O grande, redundante, imenso artista, empresário Cabrita Reis deu-nos gozo com a sua obra, melhor dizendo, com um monumental testemunho Cabrita-ensina-Arte-ao-povão que, não por acaso, nunca lê o Público, mas antes o Correio da Manhã. Não esperava rir, cuspir chá escaldante nas calças e entre ai e ui engolir o pão ainda sem manteiga. Não devia comer manteiga. Todos os meus gestos alimentares são agora condicionados pela informação dos prós e contras. Aos 61, a caminho dos 62, preocupo-me com a saúde. Pensando bem, sempre fui hipocondríaca militante. De cada vez que ia ver o Pedro ausente do quarto ou adormecido, entrava, pé ante pé e desinfectava-me tanto que resolvi andar com o meu próprio líquido purificador. 

Este Inverno levou-nos o Gustavo. Chorei, creio, por ele e que me desculpem as almas, mas chorei porque me é tão difícil chorar. 

A Madalena e a Margarida têm «A Casa e os Cães» a fazer um caminho delicado e sem pressas. O filme é belo, não me comoveu porque estava muito ocupada a sentir-me orgulhosa, alegre, feliz. A Madalena sabe que, no imediato do acontecimento, sou sempre lacónica nas observações, poupada. Fico a pensar e só depois sou capaz de elaborar e percorrer a obra como esta merece. E «A Casa e os Cães» merece muito. 

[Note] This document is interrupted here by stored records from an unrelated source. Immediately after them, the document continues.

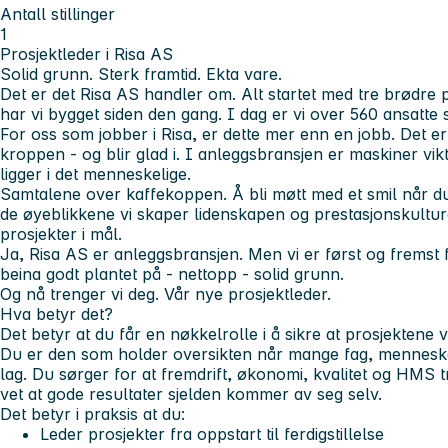
Antall stillinger
1
Prosjektleder i Risa AS
Solid grunn. Sterk framtid. Ekta vare.
Det er det Risa AS handler om. Alt startet med tre brødre 
har vi bygget siden den gang. I dag er vi over 560 ansatte
For oss som jobber i Risa, er dette mer enn en jobb. Det e
kroppen - og blir glad i. I anleggsbransjen er maskiner vik
ligger i det menneskelige.
Samtalene over kaffekoppen. Å bli møtt med et smil når 
de øyeblikkene vi skaper lidenskapen og prestasjonskultur
prosjekter i mål.
Ja, Risa AS er anleggsbransjen. Men vi er først og fremst 
beina godt plantet på - nettopp - solid grunn.
Og nå trenger vi deg. Vår nye prosjektleder.
Hva betyr det?
Det betyr at du får en nøkkelrolle i å sikre at prosjektene 
Du er den som holder oversikten når mange fag, menneske
lag. Du sørger for at fremdrift, økonomi, kvalitet og HMS 
vet at gode resultater sjelden kommer av seg selv.
Det betyr i praksis at du:
Leder prosjekter fra oppstart til ferdigstillelse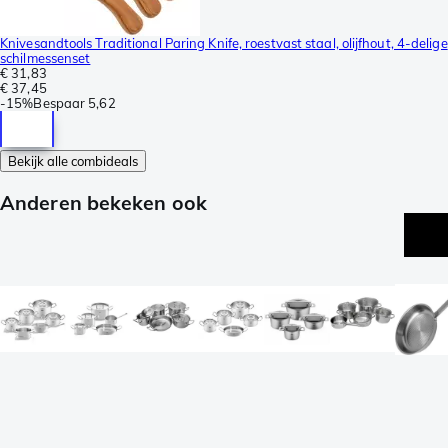
Knivesandtools Traditional Paring Knife, roestvast staal, olijfhout, 4-delige
schilmessenset
€ 31,83
€ 37,45
-
15%
Bespaar
5,62
Bekijk alle combideals
Anderen bekeken ook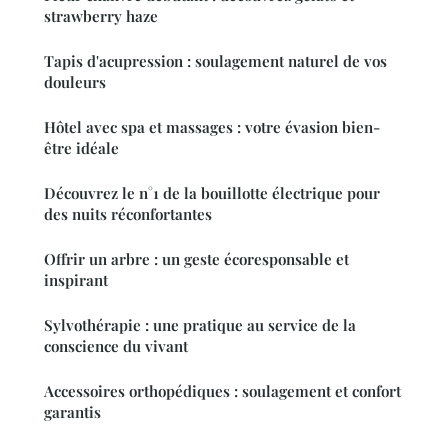
strawberry haze
Tapis d'acupression : soulagement naturel de vos
douleurs
Hôtel avec spa et massages : votre évasion bien-
être idéale
Découvrez le n°1 de la bouillotte électrique pour
des nuits réconfortantes
Offrir un arbre : un geste écoresponsable et
inspirant
Sylvothérapie : une pratique au service de la
conscience du vivant
Accessoires orthopédiques : soulagement et confort
garantis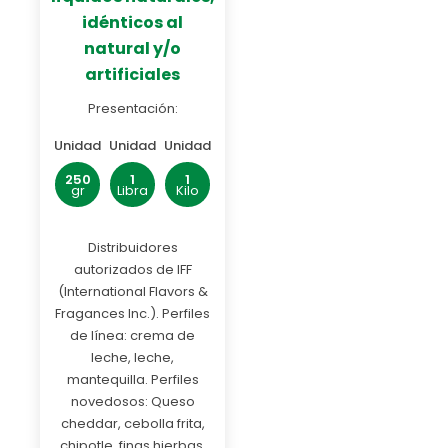
idénticos al
natural y/o
artificiales
Presentación:
Unidad
Unidad
Unidad
250
1
1
gr
Libra
Kilo
Distribuidores
autorizados de IFF
(International Flavors &
Fragances Inc.). Perfiles
de línea: crema de
leche, leche,
mantequilla. Perfiles
novedosos: Queso
cheddar, cebolla frita,
chipotle, finas hierbas.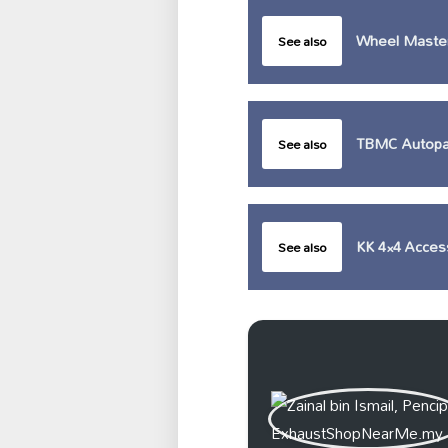
Wheel Maste
See also
TBMC Autopa
See also
KK 4×4 Acces
See also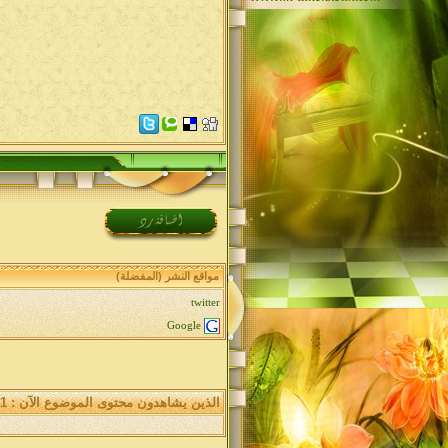
مواقع النشر (المفضلة)
twitter
Google
الذين يشاهدون محتوى الموضوع الآن : 1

Esta geração «arrasa». O próximo nome, assim o queira este meio lixado, é o de Flávio Gonçalves. 

Todos os dias bebo chá na Linda onde não preciso de pedir. Sento-me e o bule vem ter comigo e bom dia. O papel dos jornais cada vez mais caros. Aproveito para ler alguns sem pagar. Volto para casa com o Público. Nem sempre merece os euros. Os montes de Expresso não são mais o que eram, cinco Públicos, três i e um montinho de Correios. Os de desporto não me chamam porque não percebo um boi de futebol. É um desporto, não é? O desporto-rei; o futebol é mesmo assim.

«Ces nihilistes-là sont des grands créateurs. Et les juristes sont peut-être les plus grands de tous.», Deleuze, La pratique du Droit.